[AVAILABLE DATA Boundary: Start]
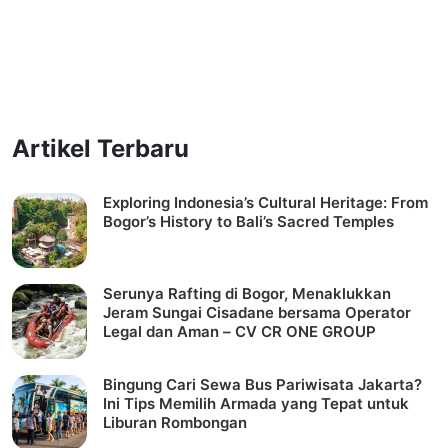
Artikel Terbaru
Exploring Indonesia’s Cultural Heritage: From
Bogor’s History to Bali’s Sacred Temples
Serunya Rafting di Bogor, Menaklukkan
Jeram Sungai Cisadane bersama Operator
Legal dan Aman – CV CR ONE GROUP
Bingung Cari Sewa Bus Pariwisata Jakarta?
Ini Tips Memilih Armada yang Tepat untuk
Liburan Rombongan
[AVAILABLE DATA Boundary: End]
Reproduce exactly the line that contains "Exploring Indonesia’s Cultural Heritage: From" together with each line after it to the end of the entries; include no other lines.

Exploring Indonesia’s Cultural Heritage: From
Bogor’s History to Bali’s Sacred Temples
Serunya Rafting di Bogor, Menaklukkan
Jeram Sungai Cisadane bersama Operator
Legal dan Aman – CV CR ONE GROUP
Bingung Cari Sewa Bus Pariwisata Jakarta?
Ini Tips Memilih Armada yang Tepat untuk
Liburan Rombongan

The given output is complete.